For the OP, just keep at it, and eventually you will find that combo of powder brand, powder charge, patch material, patch thickness, lubricant, and ball diameter that gives you the accuracy, and ease of loading that you desire.

As several others have mentioned, don't get caught up in heavy powder charges as related to the round ball.

100 grain, and heavier, powder charges seldom show good accuracy in barrels that have rates of twist that are faster than 1-60".

When shooters try to compare the terminal ballistics of a patched ball to a bullet of any shape they have to keep in mind one VERY IMPORTANT FACT.

And, that fact is that ALL ballistic tables are designed around bullets. Mostly, projectiles with points.

A ball shape simply does not fit into the equations and algorithms that are used in ballistic calculators. PERIOD!!

When you plug a ball into any of these calculators the data that comes out looks TERRIBLE.

If you compare the paper data with all of the real world experience here in the United States, a person just shakes their head and can't figure it out.

The truth is that a patched ball of .45 caliber, is more than sufficient for whitetail deer in the hands of an ethical hunter.

It is when people try to make a patched ball rifle perform like a grease groove, paper patched, or saboted/jacketed bullet rifle that they get into trouble.

Bruce
 
Thanks for the feedback folks! :D

So I never thought that I could possibly have a gun shooting Pyrodex (or BP) that wouldn't require swabbing between shots, or very little. I will say, when I did swab I didn't notice much fouling at all, even with 100gr. Nothing like in my knight plungers. If I don't swab them between shots, its awful tight getting a 2nd load down. If I do swab, should I just use a dry patch? Or one with alcohol or windex?

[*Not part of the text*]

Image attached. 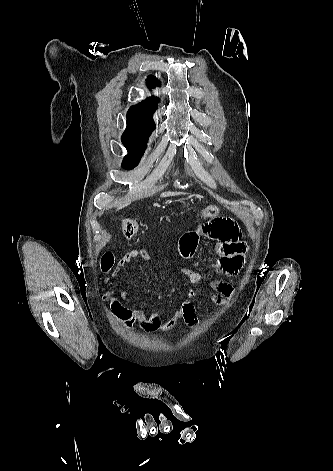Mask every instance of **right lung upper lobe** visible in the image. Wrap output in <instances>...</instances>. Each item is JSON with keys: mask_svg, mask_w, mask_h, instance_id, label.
<instances>
[{"mask_svg": "<svg viewBox=\"0 0 333 471\" xmlns=\"http://www.w3.org/2000/svg\"><path fill=\"white\" fill-rule=\"evenodd\" d=\"M146 83L150 88L160 86V81L153 75H149ZM159 99L151 96L141 103L131 106L127 112L126 130H138L152 132L156 125L153 120V113L157 108Z\"/></svg>", "mask_w": 333, "mask_h": 471, "instance_id": "right-lung-upper-lobe-1", "label": "right lung upper lobe"}]
</instances>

I ordered some daisy pillow tick patches in .015 and .018, and some more .530 round balls. Hoping to get back out there next weekend if the weather holds.

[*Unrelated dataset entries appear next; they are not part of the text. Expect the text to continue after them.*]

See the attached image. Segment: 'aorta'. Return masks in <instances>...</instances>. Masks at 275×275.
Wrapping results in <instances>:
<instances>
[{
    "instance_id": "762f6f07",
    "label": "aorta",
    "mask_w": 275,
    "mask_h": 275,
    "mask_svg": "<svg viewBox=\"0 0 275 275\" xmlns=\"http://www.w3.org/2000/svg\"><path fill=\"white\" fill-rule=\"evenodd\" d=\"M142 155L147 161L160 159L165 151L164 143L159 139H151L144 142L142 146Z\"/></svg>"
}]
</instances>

I think I'll switch to a 6:00 hold and shoot for groups at 50 and see how it goes. I also plan to shoot at 100 as well.
Any addl tips or pointers would be appreciated. I've been doing some more research, watched a bunch of IdahoLewis' video's... good stuff!

Oh, and my ramrod is about 1/4" too long - no clue why, maybe its from a different rifle. Anyone know where I can get one the right size for my rifle? Its not a huge issue, just sorta bugs me. The rod is an OEM rod, hickory with blued ends. I can't seem to find anything hickory with blued ends. Everything seems to be brass. It looks like I need 26 5/8".

If I knew how to take mine apart and shorten it (without butchering it up) I would just do that.
 
Oh, and my ramrod is about 1/4" too long - no clue why, maybe its from a different rifle. Anyone know where I can get one the right size for my rifle? Its not a huge issue, just sorta bugs me. The rod is an OEM rod, hickory with blued ends. I can't seem to find anything hickory with blued ends. Everything seems to be brass. It looks like I need 26 5/8".

If I knew how to take mine apart and shorten it (without butchering it up) I would just do that.

I have the same issue with my ram rod so if anyone has disassembled theirs please let us know the best way to do it.
 
Just drill the hole in the stock a little deeper. My ramrod is 26 5/8 also and it is a little shy of the end of the barrel. Hope this helps.
 
Well...Took the Renegade apart this evening and I would need a drill bit a little longer than 14" to drill it.

So, question: Are the ends of the ram rod glued on that would come loosen with a heat gun?
 
Last edited:
Take a cleaning jag and grind it to a drill point or similar to a spade bit. Screw it to the ramrod and hand turn until the desired depth is reached. Or epoxy an undersized drill bit into an aluminum arrow shaft let set until cured, then hand turn until desired depth is reached.
 
I haven't even looked at mine yet, but I just looked online for drill bits... Harbor Freight has what will work it appears for cheap - or you could rig up something as Herschel suggested.

5/16 in., 3/8 in., 7/16 in. 25 in. Long Wood Bit Set, 3 Pc.

Went to HF last night and picked up this bit set and with a 20% off coupon got it out the door for $8. Had to take the barrel off to do it and it only took 5 minutes. Thanks again for the help guys!